Lc. 4:18, 19 traducido al español

   “El Espíritu del Señor (está) sobre mí, Por cuanto me ha ungido para proclamar buenas nuevas a los pobres. Me ha enviado a pregonar libertad liberación; a los cautivos:  Y a los ciegos recuperación de la vista; A poner en libertad a los oprimidos; A proclamar el año de gracia del Señor”.

  1. La explicación

    El número al principio de cada uno de los siguientes párrafos hace alusión al pasaje numerado idénticamente en las tres columnas:

   -1. Quien habla de principio a fin es evidentemente el Mesías mismo.
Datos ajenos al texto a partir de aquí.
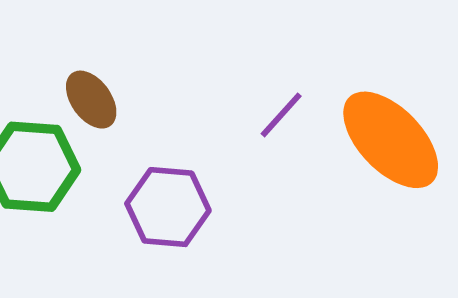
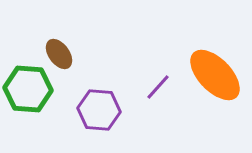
purple line: (281, 115) -> (158, 87), moved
Lc. 4:21 aclara que este Mesías es Jesús. Esto muestra que el cumplimiento de la profecía de Isaías, cuando volvió el remanente de Israel de la cautividad babilónica, tuvo una naturaleza preliminar; y que el cumplimiento final empezaba con la encarnación, humillación y exaltación de Jesucristo. Fue sobre él que, por obra de Dios el Padre, vino a posarse la unción del Espíritu Santo. Véase Lc. 3:21, 22.

-2. Esta unción daba a entender que el Salvador había sido apartado y capacitado para esta tarea. Parte de esta tarea era “proclamar buenas nuevas a los pobres”. La palabra griega traducida “pobres” ocurre también en las Bienaventuranzas (Mt. 5:3; Lc. 6:20). Quien habla en Isaías estaba pensando en el desamparado, en aquellos que se sabían en esa condición. Is. 66:2 proporciona un buen comentario, “Pero miraré a aquel que es pobre y humilde de espíritu, y que tiembla ante mi palabra”.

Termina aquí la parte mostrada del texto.